(Dataset entries)
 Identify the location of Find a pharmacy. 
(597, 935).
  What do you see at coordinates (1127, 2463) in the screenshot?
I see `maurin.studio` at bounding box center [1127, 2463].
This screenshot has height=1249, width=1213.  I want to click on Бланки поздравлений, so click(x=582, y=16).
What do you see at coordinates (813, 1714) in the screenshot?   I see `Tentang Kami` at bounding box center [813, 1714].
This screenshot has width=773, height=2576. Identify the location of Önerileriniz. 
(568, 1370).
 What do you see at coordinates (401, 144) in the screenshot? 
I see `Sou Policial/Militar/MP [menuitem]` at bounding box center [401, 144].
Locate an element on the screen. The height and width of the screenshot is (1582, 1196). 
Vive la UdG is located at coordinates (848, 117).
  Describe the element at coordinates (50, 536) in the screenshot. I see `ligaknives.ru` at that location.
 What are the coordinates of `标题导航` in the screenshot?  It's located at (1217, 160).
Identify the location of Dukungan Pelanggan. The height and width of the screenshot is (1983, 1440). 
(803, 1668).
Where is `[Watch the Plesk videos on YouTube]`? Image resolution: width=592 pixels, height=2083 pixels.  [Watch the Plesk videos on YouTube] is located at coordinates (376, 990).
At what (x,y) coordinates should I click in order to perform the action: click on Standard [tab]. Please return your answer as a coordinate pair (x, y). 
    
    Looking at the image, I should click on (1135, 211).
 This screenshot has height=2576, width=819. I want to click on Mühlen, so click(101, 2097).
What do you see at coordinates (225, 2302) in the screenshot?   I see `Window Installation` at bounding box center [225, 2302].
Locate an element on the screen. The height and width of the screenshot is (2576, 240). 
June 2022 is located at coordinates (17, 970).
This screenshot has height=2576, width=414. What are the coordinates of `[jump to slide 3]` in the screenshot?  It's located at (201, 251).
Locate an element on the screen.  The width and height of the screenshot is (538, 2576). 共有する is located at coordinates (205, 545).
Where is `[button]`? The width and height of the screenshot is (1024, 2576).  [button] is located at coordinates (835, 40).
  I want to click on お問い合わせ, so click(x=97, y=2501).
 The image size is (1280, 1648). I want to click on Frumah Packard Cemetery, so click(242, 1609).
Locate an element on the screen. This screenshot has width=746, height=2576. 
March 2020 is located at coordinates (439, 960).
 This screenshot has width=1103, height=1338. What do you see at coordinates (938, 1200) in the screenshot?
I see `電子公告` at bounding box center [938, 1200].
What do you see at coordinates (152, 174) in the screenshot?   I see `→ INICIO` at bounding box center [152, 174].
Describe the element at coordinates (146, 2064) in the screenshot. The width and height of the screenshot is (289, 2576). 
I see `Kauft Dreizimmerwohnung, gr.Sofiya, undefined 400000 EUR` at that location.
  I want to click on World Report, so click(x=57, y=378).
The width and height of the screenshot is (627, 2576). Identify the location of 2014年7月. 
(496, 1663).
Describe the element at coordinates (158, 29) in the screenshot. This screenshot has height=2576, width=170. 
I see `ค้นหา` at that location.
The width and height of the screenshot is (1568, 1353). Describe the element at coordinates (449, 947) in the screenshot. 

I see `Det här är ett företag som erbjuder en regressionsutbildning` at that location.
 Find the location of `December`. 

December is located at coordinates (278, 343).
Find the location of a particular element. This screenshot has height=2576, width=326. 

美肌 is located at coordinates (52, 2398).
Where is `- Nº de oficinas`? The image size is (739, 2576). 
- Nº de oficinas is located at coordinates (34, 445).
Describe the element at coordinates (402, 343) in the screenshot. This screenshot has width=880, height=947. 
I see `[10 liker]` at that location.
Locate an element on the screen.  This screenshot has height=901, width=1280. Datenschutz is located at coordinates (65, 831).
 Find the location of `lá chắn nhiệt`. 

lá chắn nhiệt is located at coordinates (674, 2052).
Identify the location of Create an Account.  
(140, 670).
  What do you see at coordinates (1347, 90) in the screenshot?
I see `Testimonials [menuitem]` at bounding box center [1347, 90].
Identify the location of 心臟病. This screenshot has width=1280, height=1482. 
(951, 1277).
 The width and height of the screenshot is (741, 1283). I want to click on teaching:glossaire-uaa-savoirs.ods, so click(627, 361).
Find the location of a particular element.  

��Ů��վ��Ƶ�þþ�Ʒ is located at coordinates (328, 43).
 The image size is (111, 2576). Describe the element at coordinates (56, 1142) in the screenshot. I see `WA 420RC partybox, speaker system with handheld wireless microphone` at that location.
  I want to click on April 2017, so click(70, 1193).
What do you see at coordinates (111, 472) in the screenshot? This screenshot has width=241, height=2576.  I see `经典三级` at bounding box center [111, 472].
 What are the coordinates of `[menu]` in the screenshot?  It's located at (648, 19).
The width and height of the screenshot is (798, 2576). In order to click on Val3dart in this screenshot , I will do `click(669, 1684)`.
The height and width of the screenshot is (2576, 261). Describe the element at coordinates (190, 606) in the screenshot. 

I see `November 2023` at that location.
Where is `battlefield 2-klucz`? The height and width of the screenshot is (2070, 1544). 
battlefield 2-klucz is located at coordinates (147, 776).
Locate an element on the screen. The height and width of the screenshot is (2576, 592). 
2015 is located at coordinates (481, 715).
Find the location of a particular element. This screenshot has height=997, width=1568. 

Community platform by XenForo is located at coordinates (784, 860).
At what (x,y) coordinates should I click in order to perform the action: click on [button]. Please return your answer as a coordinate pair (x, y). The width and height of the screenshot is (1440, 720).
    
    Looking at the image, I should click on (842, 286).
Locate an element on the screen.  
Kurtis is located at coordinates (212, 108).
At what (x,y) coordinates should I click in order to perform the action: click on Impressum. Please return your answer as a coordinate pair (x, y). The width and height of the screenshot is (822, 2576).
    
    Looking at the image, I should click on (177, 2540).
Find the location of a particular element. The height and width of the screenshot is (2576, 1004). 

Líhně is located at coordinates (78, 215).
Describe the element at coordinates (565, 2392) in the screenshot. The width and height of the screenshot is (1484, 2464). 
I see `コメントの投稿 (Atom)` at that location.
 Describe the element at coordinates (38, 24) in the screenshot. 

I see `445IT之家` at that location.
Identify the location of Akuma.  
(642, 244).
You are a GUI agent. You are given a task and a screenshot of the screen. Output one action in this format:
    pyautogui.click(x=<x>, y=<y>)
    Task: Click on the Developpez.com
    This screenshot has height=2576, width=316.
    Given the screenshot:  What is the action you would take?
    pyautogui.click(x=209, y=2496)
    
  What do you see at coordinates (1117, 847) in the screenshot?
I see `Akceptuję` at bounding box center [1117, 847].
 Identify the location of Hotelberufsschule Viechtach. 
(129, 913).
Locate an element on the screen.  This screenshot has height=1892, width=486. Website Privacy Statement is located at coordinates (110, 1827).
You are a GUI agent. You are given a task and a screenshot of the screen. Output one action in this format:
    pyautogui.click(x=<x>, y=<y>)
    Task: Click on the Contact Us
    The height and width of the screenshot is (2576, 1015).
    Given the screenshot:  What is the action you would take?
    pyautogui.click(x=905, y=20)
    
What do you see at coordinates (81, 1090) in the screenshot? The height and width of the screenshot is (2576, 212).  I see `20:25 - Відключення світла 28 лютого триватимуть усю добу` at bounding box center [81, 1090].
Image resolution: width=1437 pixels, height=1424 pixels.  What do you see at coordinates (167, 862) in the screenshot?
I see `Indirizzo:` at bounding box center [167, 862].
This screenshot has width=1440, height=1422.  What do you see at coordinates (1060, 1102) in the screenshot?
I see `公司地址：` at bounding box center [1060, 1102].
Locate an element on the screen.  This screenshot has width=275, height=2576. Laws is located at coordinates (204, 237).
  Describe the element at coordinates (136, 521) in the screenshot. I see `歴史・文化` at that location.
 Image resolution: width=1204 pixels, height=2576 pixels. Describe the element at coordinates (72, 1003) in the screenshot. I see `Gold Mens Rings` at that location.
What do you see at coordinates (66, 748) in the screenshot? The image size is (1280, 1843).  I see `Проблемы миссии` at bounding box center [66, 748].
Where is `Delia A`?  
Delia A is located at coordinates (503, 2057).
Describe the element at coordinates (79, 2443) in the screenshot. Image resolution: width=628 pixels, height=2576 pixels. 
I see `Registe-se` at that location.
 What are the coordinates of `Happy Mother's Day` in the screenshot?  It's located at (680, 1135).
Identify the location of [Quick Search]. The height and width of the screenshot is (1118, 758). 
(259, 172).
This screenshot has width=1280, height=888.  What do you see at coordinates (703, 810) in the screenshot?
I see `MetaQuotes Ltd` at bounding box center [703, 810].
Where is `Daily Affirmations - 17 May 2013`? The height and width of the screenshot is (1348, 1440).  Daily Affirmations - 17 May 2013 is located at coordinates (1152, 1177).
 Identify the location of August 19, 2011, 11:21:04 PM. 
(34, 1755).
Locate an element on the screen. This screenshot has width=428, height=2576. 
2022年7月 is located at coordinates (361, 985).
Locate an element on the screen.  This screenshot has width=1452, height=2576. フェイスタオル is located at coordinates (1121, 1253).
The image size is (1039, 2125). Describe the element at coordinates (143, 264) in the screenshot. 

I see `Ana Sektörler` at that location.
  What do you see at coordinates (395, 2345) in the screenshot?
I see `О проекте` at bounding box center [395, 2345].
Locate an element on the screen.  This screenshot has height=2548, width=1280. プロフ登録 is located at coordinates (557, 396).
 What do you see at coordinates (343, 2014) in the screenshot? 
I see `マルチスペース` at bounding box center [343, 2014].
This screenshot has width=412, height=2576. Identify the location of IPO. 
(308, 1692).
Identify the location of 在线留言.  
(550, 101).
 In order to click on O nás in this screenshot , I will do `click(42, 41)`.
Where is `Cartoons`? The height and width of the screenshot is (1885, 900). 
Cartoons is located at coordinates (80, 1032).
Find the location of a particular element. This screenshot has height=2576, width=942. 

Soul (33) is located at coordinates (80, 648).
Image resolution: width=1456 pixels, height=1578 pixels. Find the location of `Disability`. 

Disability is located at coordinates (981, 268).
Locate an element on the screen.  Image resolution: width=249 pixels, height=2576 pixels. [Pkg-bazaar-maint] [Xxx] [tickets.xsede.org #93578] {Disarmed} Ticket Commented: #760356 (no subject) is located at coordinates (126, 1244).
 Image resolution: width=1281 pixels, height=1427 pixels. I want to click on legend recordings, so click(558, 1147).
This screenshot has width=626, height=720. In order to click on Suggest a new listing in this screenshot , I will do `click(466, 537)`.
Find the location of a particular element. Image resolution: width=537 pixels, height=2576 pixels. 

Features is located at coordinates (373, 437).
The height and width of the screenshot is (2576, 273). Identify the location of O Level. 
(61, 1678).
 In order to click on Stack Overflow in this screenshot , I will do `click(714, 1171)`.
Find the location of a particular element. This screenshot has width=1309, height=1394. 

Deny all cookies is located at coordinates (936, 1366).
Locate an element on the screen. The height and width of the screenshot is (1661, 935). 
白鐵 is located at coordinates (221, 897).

HOW TO COMPLETE THIS TASK: Nothing beyond the lines from the start of the entries through the line with "This screenshot has height=1249, width=1213." should appear. Repeat those lines exactly, both ends included.

RESPONSE BELOW:
 Identify the location of Find a pharmacy. 
(597, 935).
  What do you see at coordinates (1127, 2463) in the screenshot?
I see `maurin.studio` at bounding box center [1127, 2463].
This screenshot has height=1249, width=1213.  I want to click on Бланки поздравлений, so click(x=582, y=16).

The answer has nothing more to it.